Tripe and Trotters, Hairdryers and Handguns — Jerez Market
If the way to a culture’s heart is through its stomach, then the people of Jerez, whose market feeds them some of the finest produce on earth, must be the happiest people in Spain, if not the world. And they do seem to be a jolly and friendly lot.
Our first morning in the city, we hit the local market as we normally do. Conveniently located just around the corner from our current ‘home’ on Plaza Arenal, the grand old Mercado Central de Abastos may be compact but its stalls sell some of the best produce we’ve ever seen anywhere. And we mean anywhere in the world. And it’s all local, from the Cadiz province, and surrounding regions. We’ve been back a couple of times since and today the market was packed full of locals heading to their favourite vendors.
At the market’s centre is the pescaderia or fish market, and when we visited at noon it was packed although produce was running out fast. As we slowly wandered by the stalls, checking out the merchandise, the friendly fishmongers would pick up a fish and show us their bright red gills, a sign of freshness — with a grin.

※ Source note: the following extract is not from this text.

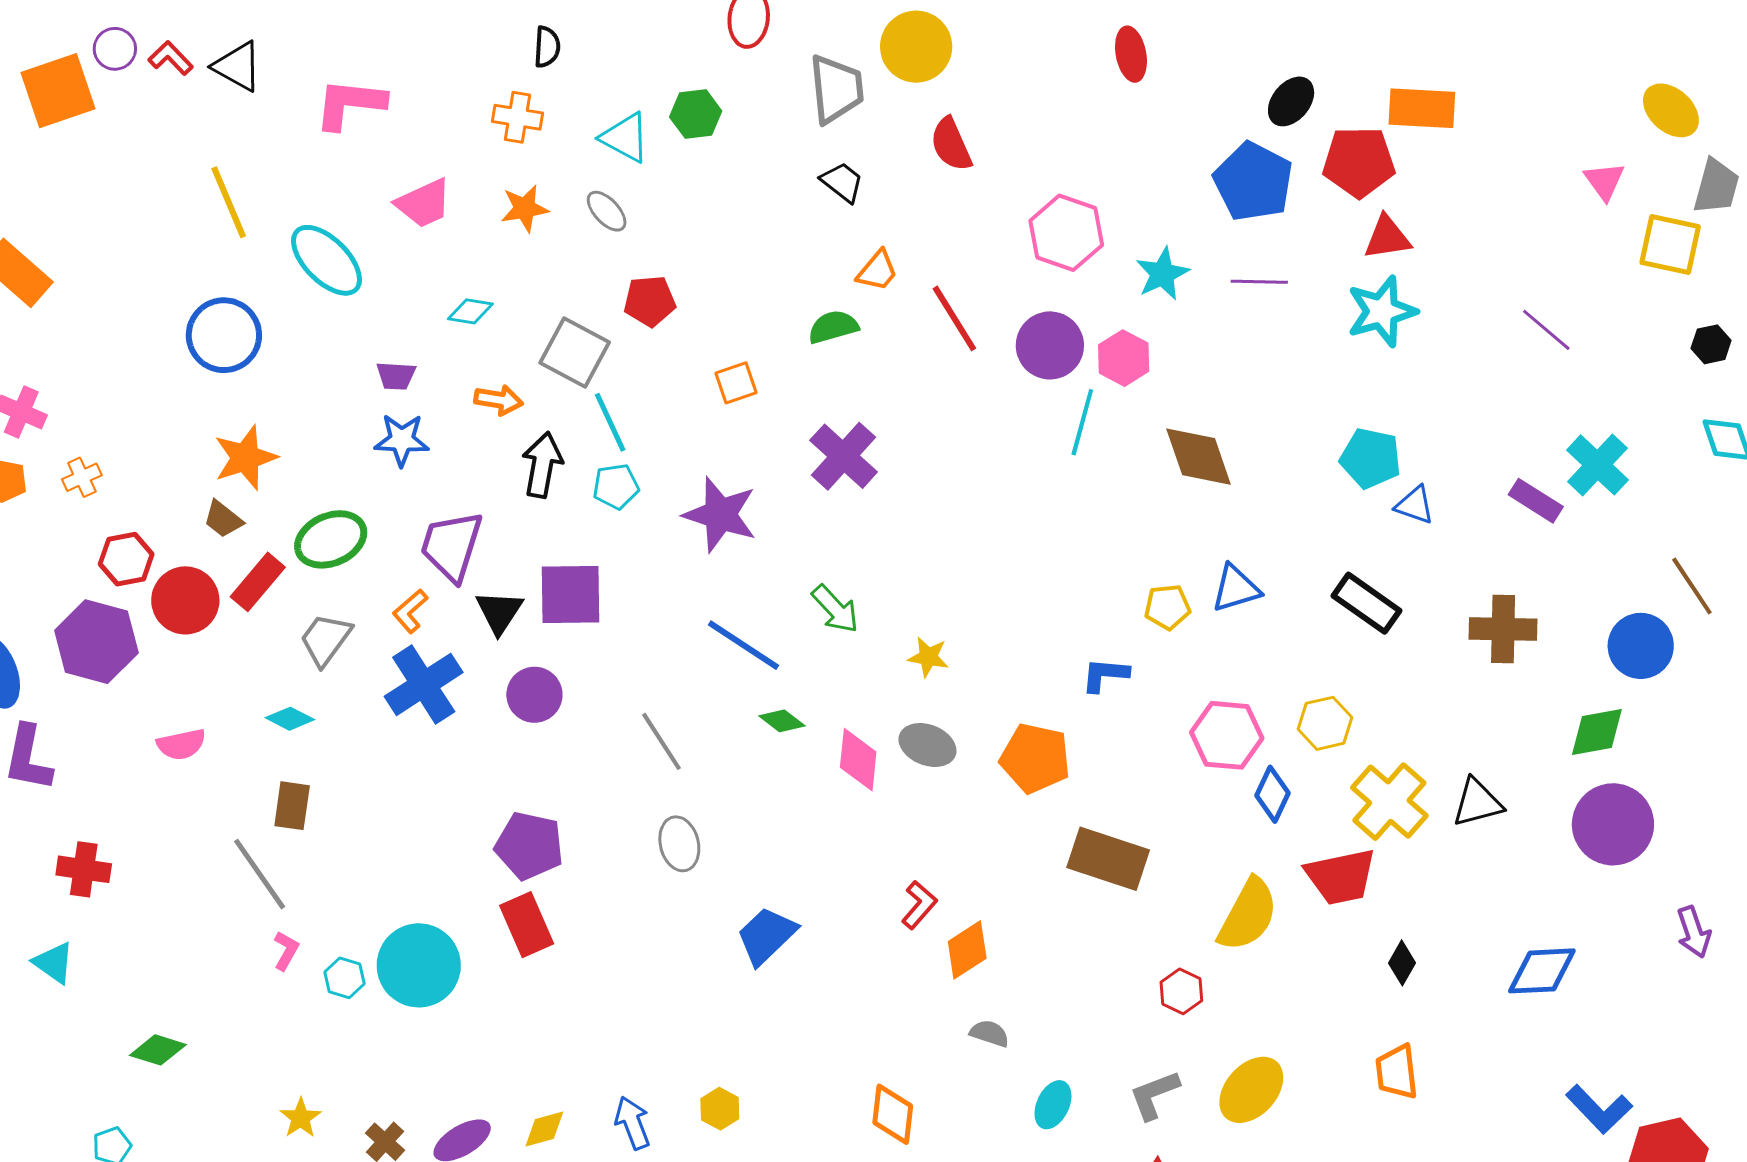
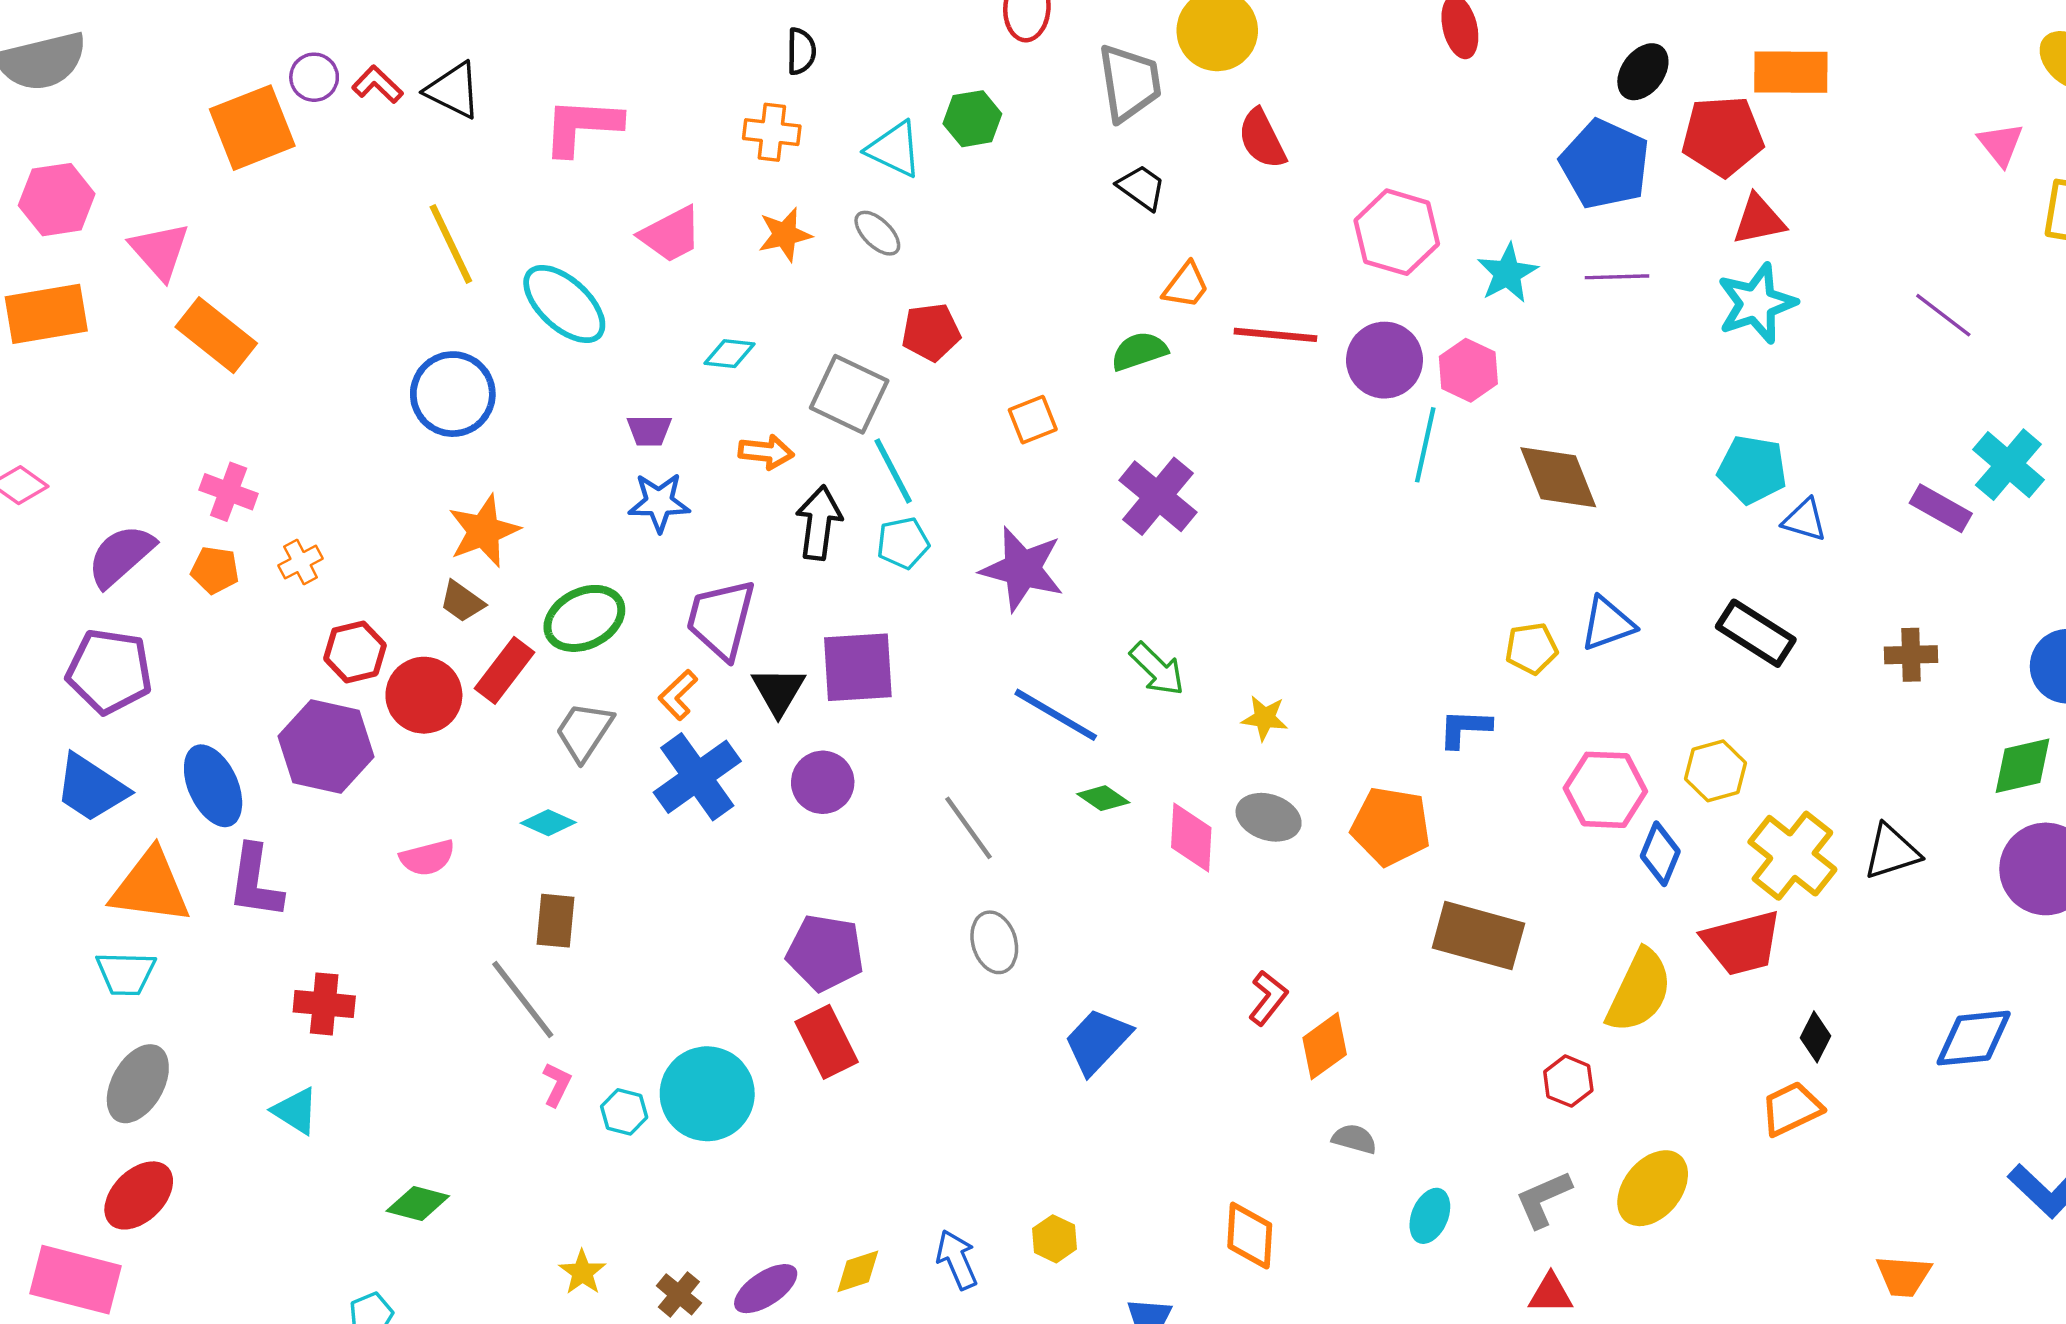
red line: (954, 318) -> (1275, 335), turned -50
brown cross: (1503, 629) -> (1911, 655), size x0.7
orange trapezoid: (1397, 1072) -> (1792, 1109), moved, turned 74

All the stalls at the market are named and numbered, which we love — it means the proprietors are proud of what they do, that they want to be known, and want to develop a loyal customer base. And the local shoppers clearly have their favourite merchants.

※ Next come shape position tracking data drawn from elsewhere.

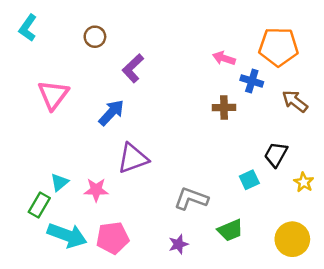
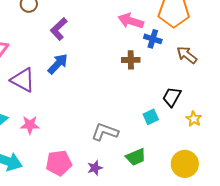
pink arrow: (224, 58) -> (131, 21), size x1.4
blue arrow: (111, 113) -> (58, 64), moved
purple triangle: (133, 158) -> (23, 80), moved, turned 48
pink pentagon: (113, 238) -> (59, 163), moved

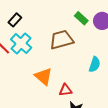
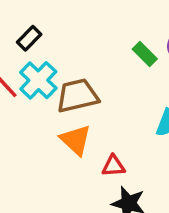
green rectangle: (81, 18) -> (145, 54), moved
brown trapezoid: (61, 40) -> (77, 96), moved

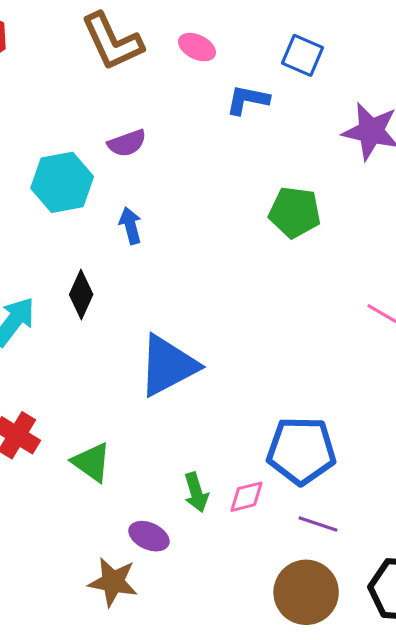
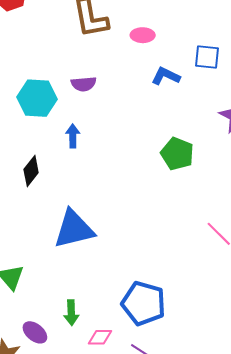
pink ellipse: (197, 47) -> (143, 35), turned -40
blue square: (302, 55) -> (207, 57), turned -32
pink diamond: (247, 497) -> (100, 337), moved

Surprisingly, compared to most markets we visit, there seemed to be a lot of stalls run by women, and these appeared to be the most popular. Two busy women operated Hnos. Muñoz (despite the name, Hnos is short for hermanos or brothers), a seafood stall with a crowd that was swelling when we walked by, and, as a result, the only stall with a machine for patrons to take tickets for their turn. Their produce was spectacular — glistening, gleaming fish with bright eyes — which explained the throng. Mantina (No 5), also run by women was almost as popular, with little old ladies lining up to buy the last of their merluza and dorada.
The locals were also crowded around A. Delgado ‘Chaqueta’ (No 27) where the fishmonger was chopping up a colossal piece of fish to order while the ladies were trying his tuna steaks — marinated in olive oil, they told us, after they interrupted the poor man to insist he stop what he was doing and pass us the plate to try it for ourselves. It was delicious and a lot moister and flavoursome than its colour implied.
In the outer-market halls are stalls selling fruit and vegetables, cheeses and dairy, olives and pickles, meat, ham, sausages and cold cuts. The fruit and vegetables were the best we can recall seeing — enormous in size, perfect in form, and absolutely flawless — not a bruise or cut on anything. ‘E. Rubiales — Frutas y Verduras’ (No 37) sold what must be the most colossal strawberries known to mankind — from Cadiz, they were plump and fragrant and just coming to market that week.
Wild asparagus (a local speciality) was everywhere, thin, bright green and looking far less ‘cultivated’ than the bundled ones you see in the usual markets. Many stallholders had snails as well, another local favourite.
In the butcher’s hall there was lots of tripe and trotters among other ‘finer’ cuts of meat and local specialties painstakingly displayed beneath spotless glass counters — even the lamb’s brains were neatly presented in small plastic containers.
Carniceria El Migui (No 51) had a row of hooks above his counter upon which he hung little carved wooden signs to advertise the specials of the day, ‘Carne de Toro’ (bull’s meat) and ‘Carne de Cordero’ (lamb’s meat) when we visited. This butcher has a great reputation and we bought our oxtail here for our ‘local dish’ we were making. ‘Jose Antonio’ (No 64) seemed to have the choicest cuts of bright red meat — his specialty was ox tail — while Magdalena Sanchez (No 65), who had a lovely smile, had the largest variety of crumbed things, from Veal Schnitzel- and Chicken Kiev-like pieces of meat to all kinds of different croquettes.
On a stroll around the town yesterday (which we’ll post about another day) we discovered that the sense of pride in selling quality produce, on presenting it agreeably, and the tendency to focus on selling just a few things extends to other areas of retail in Jerez. Stores here specialise in everything from ribbons and buttons to hairdressing products and handguns.
There are two Carrefour supermarkets and an El Corte Ingles department store on the outskirts of town — we haven’t come across a big shopping mall yet — but the locals seem just as happy buying their new flat screen TVs from the tiny shop opposite our building. And who can blame them when they know the name of the owner and service comes with such a warm smile?